_What the task asks_
Only the text of the entries below should be returned, exactly as given, without pictures.

[Collected data entries]
####################

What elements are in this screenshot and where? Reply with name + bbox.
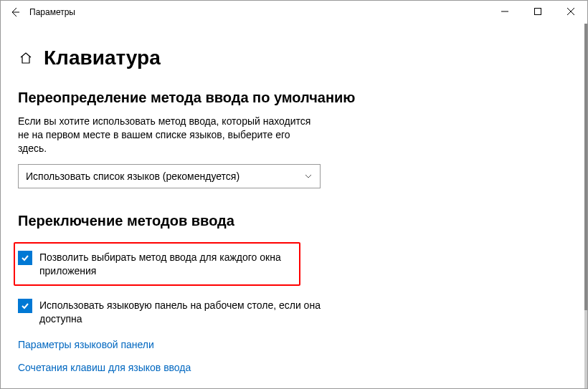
section2-title: Переключение методов ввода bbox=[18, 213, 570, 229]
maximize-button[interactable] bbox=[521, 1, 554, 22]
page-header: Клавиатура bbox=[18, 47, 570, 69]
option-lang-bar-row[interactable]: Использовать языковую панель на рабочем … bbox=[18, 296, 326, 329]
dropdown-value: Использовать список языков (рекомендуетс… bbox=[26, 171, 240, 182]
page-title: Клавиатура bbox=[44, 47, 161, 69]
window-title: Параметры bbox=[29, 7, 75, 17]
checkbox-lang-bar[interactable] bbox=[18, 299, 32, 313]
scrollbar-thumb[interactable] bbox=[584, 24, 587, 310]
back-button[interactable] bbox=[6, 4, 24, 21]
option-per-window-label: Позволить выбирать метод ввода для каждо… bbox=[39, 251, 296, 278]
minimize-button[interactable] bbox=[488, 1, 521, 22]
window-controls bbox=[488, 1, 587, 22]
close-button[interactable] bbox=[554, 1, 587, 22]
checkbox-per-window[interactable] bbox=[18, 251, 32, 265]
highlight-box: Позволить выбирать метод ввода для каждо… bbox=[14, 242, 300, 287]
home-icon[interactable] bbox=[18, 50, 34, 66]
section1-desc: Если вы хотите использовать метод ввода,… bbox=[18, 115, 319, 155]
option-lang-bar-label: Использовать языковую панель на рабочем … bbox=[39, 299, 326, 326]
svg-rect-0 bbox=[535, 9, 541, 15]
section1-title: Переопределение метода ввода по умолчани… bbox=[18, 90, 570, 106]
page-content: Клавиатура Переопределение метода ввода … bbox=[1, 24, 587, 373]
link-lang-panel-settings[interactable]: Параметры языковой панели bbox=[18, 339, 570, 350]
chevron-down-icon bbox=[304, 172, 313, 181]
scrollbar[interactable] bbox=[584, 24, 587, 388]
default-input-method-dropdown[interactable]: Использовать список языков (рекомендуетс… bbox=[18, 164, 321, 188]
link-input-hotkeys[interactable]: Сочетания клавиш для языков ввода bbox=[18, 362, 570, 373]
option-per-window-row[interactable]: Позволить выбирать метод ввода для каждо… bbox=[18, 251, 296, 278]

####################

_Task response_
What elements are in this screenshot and where? Reply with name + bbox.
section2-title: Переключение методов ввода bbox=[18, 213, 570, 229]
maximize-button[interactable] bbox=[521, 1, 554, 22]
page-header: Клавиатура bbox=[18, 47, 570, 69]
option-lang-bar-row[interactable]: Использовать языковую панель на рабочем … bbox=[18, 296, 326, 329]
dropdown-value: Использовать список языков (рекомендуетс… bbox=[26, 171, 240, 182]
page-title: Клавиатура bbox=[44, 47, 161, 69]
window-title: Параметры bbox=[29, 7, 75, 17]
checkbox-lang-bar[interactable] bbox=[18, 299, 32, 313]
scrollbar-thumb[interactable] bbox=[584, 24, 587, 310]
back-button[interactable] bbox=[6, 4, 24, 21]
option-per-window-label: Позволить выбирать метод ввода для каждо… bbox=[39, 251, 296, 278]
minimize-button[interactable] bbox=[488, 1, 521, 22]
window-controls bbox=[488, 1, 587, 22]
close-button[interactable] bbox=[554, 1, 587, 22]
checkbox-per-window[interactable] bbox=[18, 251, 32, 265]
highlight-box: Позволить выбирать метод ввода для каждо… bbox=[14, 242, 300, 287]
home-icon[interactable] bbox=[18, 50, 34, 66]
section1-desc: Если вы хотите использовать метод ввода,… bbox=[18, 115, 319, 155]
option-lang-bar-label: Использовать языковую панель на рабочем … bbox=[39, 299, 326, 326]
svg-rect-0 bbox=[535, 9, 541, 15]
section1-title: Переопределение метода ввода по умолчани… bbox=[18, 90, 570, 106]
page-content: Клавиатура Переопределение метода ввода … bbox=[1, 24, 587, 373]
link-lang-panel-settings[interactable]: Параметры языковой панели bbox=[18, 339, 570, 350]
chevron-down-icon bbox=[304, 172, 313, 181]
scrollbar[interactable] bbox=[584, 24, 587, 388]
default-input-method-dropdown[interactable]: Использовать список языков (рекомендуетс… bbox=[18, 164, 321, 188]
link-input-hotkeys[interactable]: Сочетания клавиш для языков ввода bbox=[18, 362, 570, 373]
option-per-window-row[interactable]: Позволить выбирать метод ввода для каждо… bbox=[18, 251, 296, 278]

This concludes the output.